_Materials provided:_
+---+

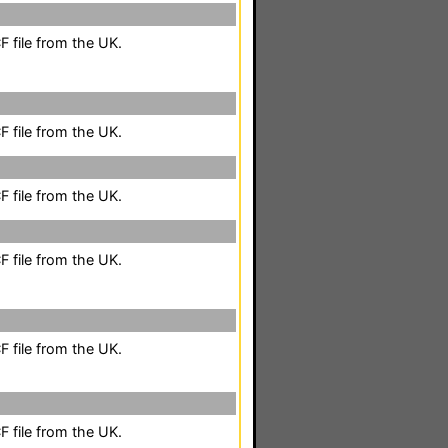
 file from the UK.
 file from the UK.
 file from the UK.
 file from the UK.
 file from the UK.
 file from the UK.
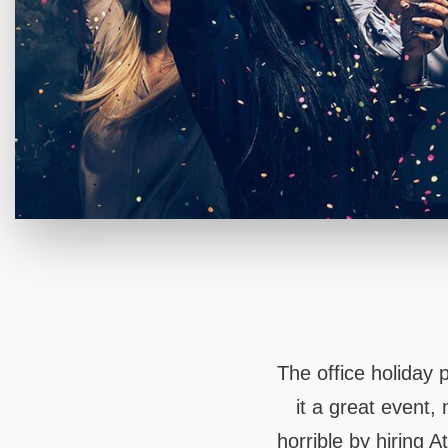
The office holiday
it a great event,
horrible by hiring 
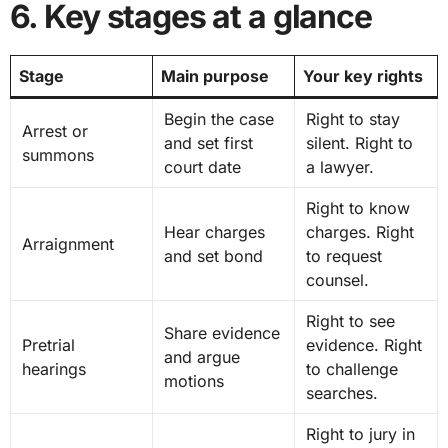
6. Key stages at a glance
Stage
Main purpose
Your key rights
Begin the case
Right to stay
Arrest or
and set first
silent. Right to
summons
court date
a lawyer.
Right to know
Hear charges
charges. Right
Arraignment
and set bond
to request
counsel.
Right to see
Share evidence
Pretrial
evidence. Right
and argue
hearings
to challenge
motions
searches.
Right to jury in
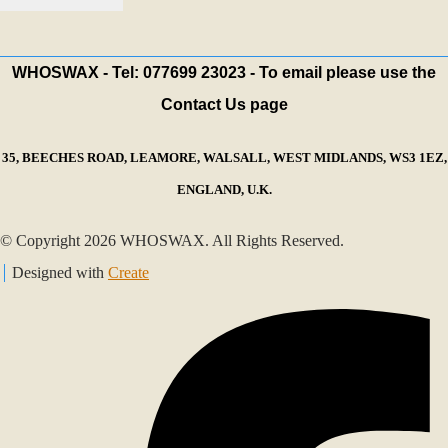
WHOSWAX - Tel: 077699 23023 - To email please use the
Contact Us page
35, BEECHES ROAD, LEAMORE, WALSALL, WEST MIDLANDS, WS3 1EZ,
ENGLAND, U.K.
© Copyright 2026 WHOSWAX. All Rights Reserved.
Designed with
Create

+---+

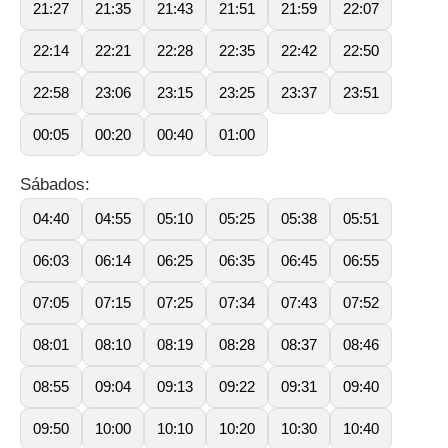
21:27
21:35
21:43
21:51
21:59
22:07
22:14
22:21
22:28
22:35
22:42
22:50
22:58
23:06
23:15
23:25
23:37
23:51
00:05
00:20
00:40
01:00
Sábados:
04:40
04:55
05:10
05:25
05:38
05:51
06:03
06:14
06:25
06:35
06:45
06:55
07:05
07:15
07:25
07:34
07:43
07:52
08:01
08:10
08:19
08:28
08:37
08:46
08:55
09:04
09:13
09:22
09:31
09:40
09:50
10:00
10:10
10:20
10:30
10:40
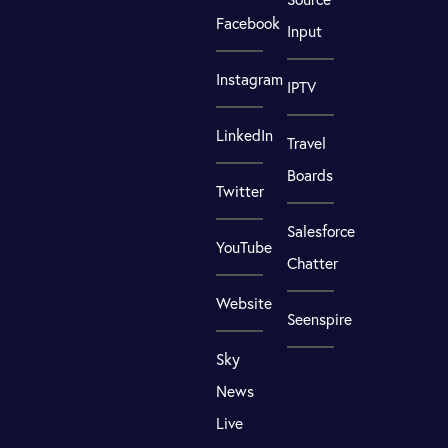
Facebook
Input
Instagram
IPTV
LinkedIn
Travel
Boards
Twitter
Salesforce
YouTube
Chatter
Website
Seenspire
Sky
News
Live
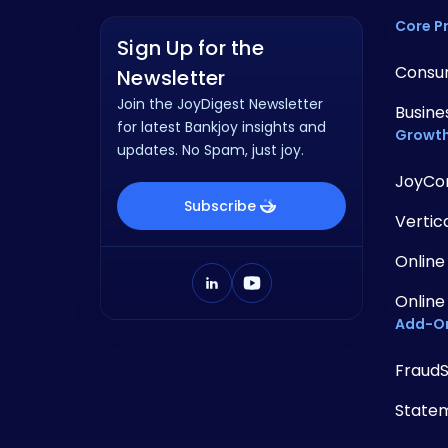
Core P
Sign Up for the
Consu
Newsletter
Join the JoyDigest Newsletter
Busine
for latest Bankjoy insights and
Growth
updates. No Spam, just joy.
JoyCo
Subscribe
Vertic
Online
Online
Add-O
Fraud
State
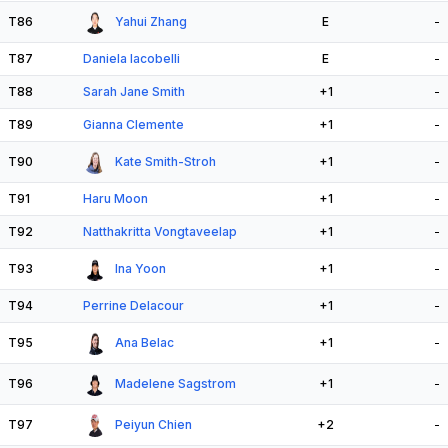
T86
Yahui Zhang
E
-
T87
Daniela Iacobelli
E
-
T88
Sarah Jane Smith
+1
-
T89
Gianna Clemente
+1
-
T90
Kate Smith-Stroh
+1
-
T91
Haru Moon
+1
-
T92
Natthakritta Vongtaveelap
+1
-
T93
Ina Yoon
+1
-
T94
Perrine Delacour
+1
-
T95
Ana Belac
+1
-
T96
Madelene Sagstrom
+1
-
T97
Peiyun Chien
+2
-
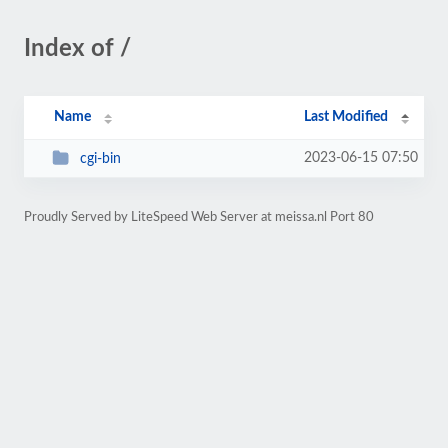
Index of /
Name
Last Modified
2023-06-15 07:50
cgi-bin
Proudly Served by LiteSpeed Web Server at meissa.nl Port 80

+---+

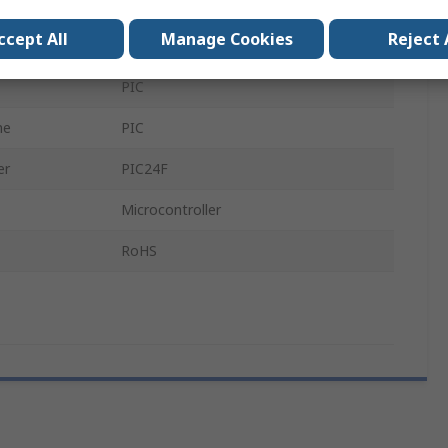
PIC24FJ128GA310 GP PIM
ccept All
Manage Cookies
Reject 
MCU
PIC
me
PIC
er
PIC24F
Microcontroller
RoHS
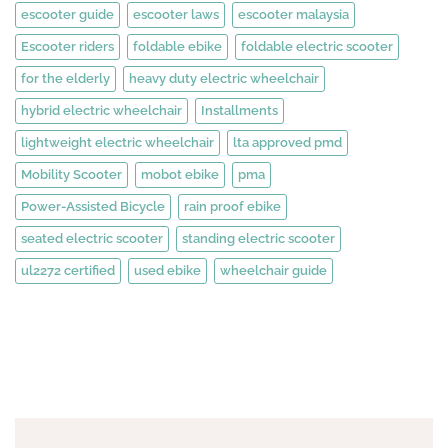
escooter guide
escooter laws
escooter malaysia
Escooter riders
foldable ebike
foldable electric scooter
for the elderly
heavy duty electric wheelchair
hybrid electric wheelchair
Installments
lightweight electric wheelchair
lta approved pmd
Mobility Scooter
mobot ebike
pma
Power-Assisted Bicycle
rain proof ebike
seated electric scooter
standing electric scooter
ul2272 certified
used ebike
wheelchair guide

+---+

_What to work on:_ Copy each line of the material where "Newsletter" is found.

_Finished exercise:_
Newsletter
Join the JoyDigest Newsletter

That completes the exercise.